[Start of section]

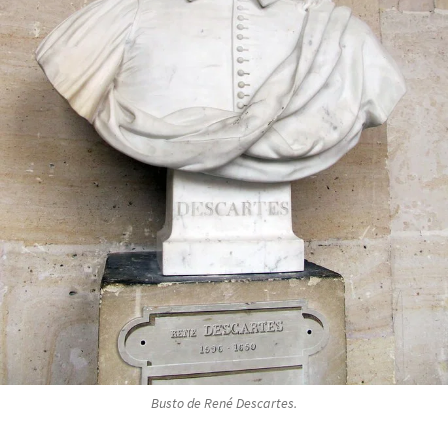
Busto de René Descartes.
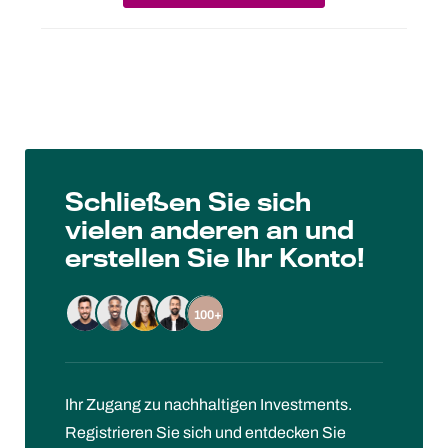
Schließen Sie sich
vielen anderen an und
erstellen Sie Ihr Konto!
100+
Ihr Zugang zu nachhaltigen Investments.
Registrieren Sie sich und entdecken Sie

[End of section]

#### Description of the task
All lines from the one with "Ihr Zugang zu nachhaltigen Investments." through the end of the records need to be copied exactly, and no other lines.

#### Final answer
Ihr Zugang zu nachhaltigen Investments.
Registrieren Sie sich und entdecken Sie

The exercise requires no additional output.